2. Teach students how to think, not what to think
Feyone shared that the content that shows up on college assessments is often not material covered in lectures. Students are expected to learn from in-class discussions and read and think critically about the material outside of class.
She believes high school teachers could prepare students for this by providing students with resources, options and tools to organize their thinking and support study habits. On the flipside, she cautions K-12 teachers to not provide students with too much support, as this often takes away the thinking work and productive struggle (i.e. learning) from students. “In college I was asked to think about the meaning and larger purpose of writing, not to regurgitate an interpretation of a specific text published 200 years ago,” she states.
3. Interdisciplinary thinking and extracurricular activities matter
Much of Feyone’s K-12 learning happened outside the classroom. Involvement in leadership, theater and student government helped her hone her relationship and advocacy skills. “Theater helped me to look at the world on a larger scale. The detail and level of study I put into set design helped me experience what life must have been like in other time periods and places.”
She intentionally connected to a diverse group of students through extracurricular activities and feels that if she only associated with the students in her honors classes, she would have graduated with a much more narrow perspective of the world. She believes strongly that separating honors students from other student populations does a disservice to both groups.
Her words give me hope and affirmation that education is moving in the right direction.

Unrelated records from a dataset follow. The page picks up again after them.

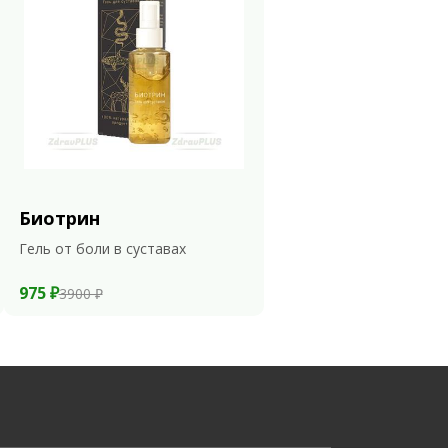
Биотрин
Гель от боли в суставах
975 ₽
3900 ₽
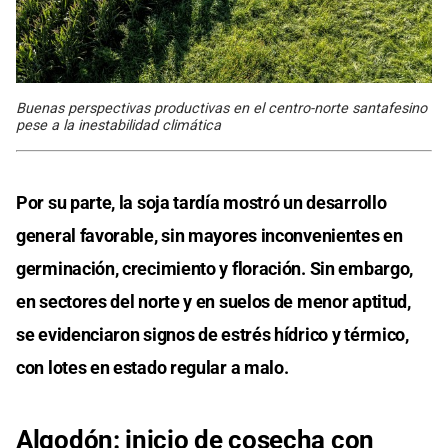
Buenas perspectivas productivas en el centro-norte santafesino
pese a la inestabilidad climática
Por su parte, la soja tardía mostró un desarrollo
general favorable, sin mayores inconvenientes en
germinación, crecimiento y floración. Sin embargo,
en sectores del norte y en suelos de menor aptitud,
se evidenciaron signos de estrés hídrico y térmico,
con lotes en estado regular a malo.
Algodón: inicio de cosecha con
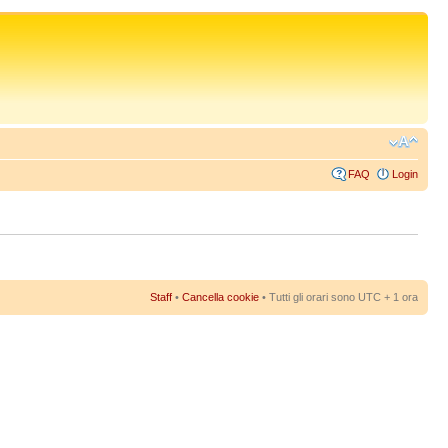
FAQ
Login
Staff
•
Cancella cookie
• Tutti gli orari sono UTC + 1 ora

If our K-12 classrooms make these three shifts and maintain a focus on thinking, collaboration, real world application and the essential learning outlined in the Colorado Academic Standards (including the Common Core), we’ll be closer to seeing the spark I saw in this college freshman’s eyes. The spark of learning and of being asked to think.
If we want our students to be college and career ready, we must tell them less and expect them to show us more. We must give them opportunities to wrestle with questions that don’t have a “right” answer and to solve problems that mirror the challenges we face in our own lives and respective fields.
Above all, we need to listen and learn from our past, present and future students.